Furnace transformers are special breeds of cats, designed to withstand the stresses of heavy shifting loads. Often times these transformers are pushed to the max in terms of load limits. Based on secondary ampere readings, this transformer was pushed to over 100% of rated load capacity, creating high thresholds of heat in the windings. Transformers don’t much like that too well. Heat puts all kinds of funny stresses on the internals of transformers.
In two months time the rebuilt transformer was put back in service and life continued on.
Two quick qualifiers: One, switchgear manufacturers get it right most of the time. And two, it often takes a pair of fresh eyes to spot the obvious. Now that some perspective has been established we can continue with impunity.
An educational facility had a 13.8 kv primary dry type transformer located in a basement substation. The transformer panels (the skin) had just been pulled per a routine scheduled shutdown testing and maintenance procedure. What our techs found staggers the imagination, the scene echoing with “what were they thinking?” terminology. No, it was not Al Capone’s hidden treasure or Indiana Jones’s arc of the covenant.
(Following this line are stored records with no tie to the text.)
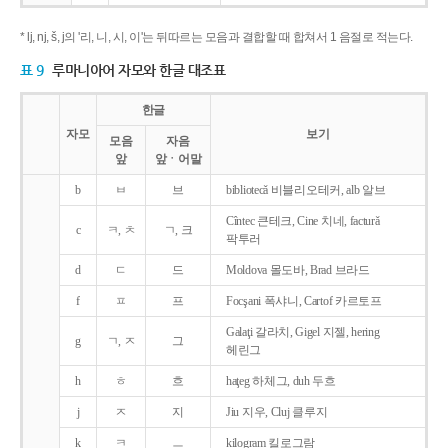
* lj, nj, š, j의 '리, 니, 시, 이'는 뒤따르는 모음과 결합할 때 합쳐서 1 음절로 적는다.
표 9
루마니아어 자모와 한글 대조표
한글
자모
보기
모음
자음
앞
앞ㆍ어말
b
ㅂ
브
bibliotecǎ 비블리오테커, alb 알브
Cîntec 큰테크, Cine 치네, facturǎ
c
ㅋ, ㅊ
ㄱ, 크
팍투러
d
ㄷ
드
Moldova 몰도바, Brad 브라드
f
ㅍ
프
Focşani 폭샤니, Cartof 카르토프
Galaţi 갈라치, Gigel 지젤, hering
g
ㄱ, ㅈ
그
헤린그
h
ㅎ
흐
haţeg 하체그, duh 두흐
j
ㅈ
지
Jiu 지우, Cluj 클루지
k
ㅋ
ㅡ
kilogram 킬로그람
But the word arc is getting close.
Lying on the concrete floor, like an extension cord, were the standard 15 kv non-shielded switchgear cables. The cables ran from the primary switch compartment to the transformer compartment and had a white chalk like substance running the length of the cable where it made contact with the floor. The chalk like substance was the result of corona (ionization of nitrogen in the air) induced by the intense electrical field between the cables and ground, the concrete floor.
A chemical cocktail soon forms as the corona goes about its business and over time arcing takes place causing carbon tracking (dark carbon deposits) and eventual destruction of the cable or an electrical fault. The cables were replaced and were properly supported in open air with proper clearances. A certain disaster was avoided.